___ DATASET CONTENT ___

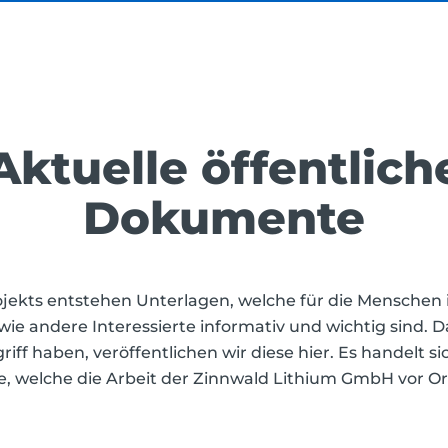
Aktuelle öffentlich
Dokumente
ojekts entstehen Unterlagen, welche für die Menschen 
 andere Interessierte informativ und wichtig sind. D
iff haben, veröffentlichen wir diese hier. Es handelt s
 welche die Arbeit der Zinnwald Lithium GmbH vor Ort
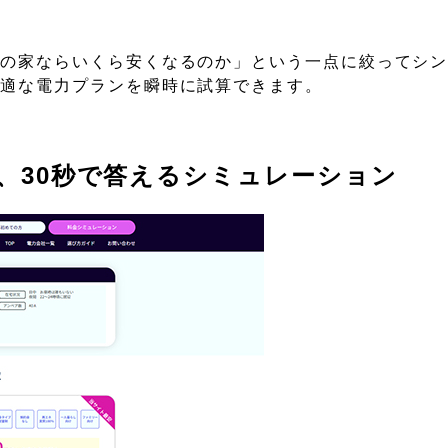
分の家ならいくら安くなるのか」という一点に絞ってシ
最適な電力プランを瞬時に試算できます。
、30秒で答えるシミュレーション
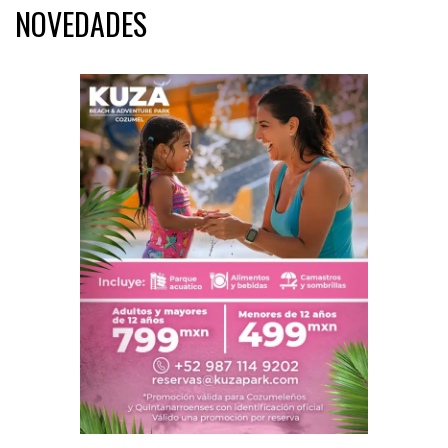
NOVEDADES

___

PROBLEM:
Could you return each line, unchanged, from the line containing "最適な電力プランを瞬時に試算できます。" through the last line of the entries above, leaving out the pictures?

TASK RESPONSE:
最適な電力プランを瞬時に試算できます。
、30秒で答えるシミュレーション
NOVEDADES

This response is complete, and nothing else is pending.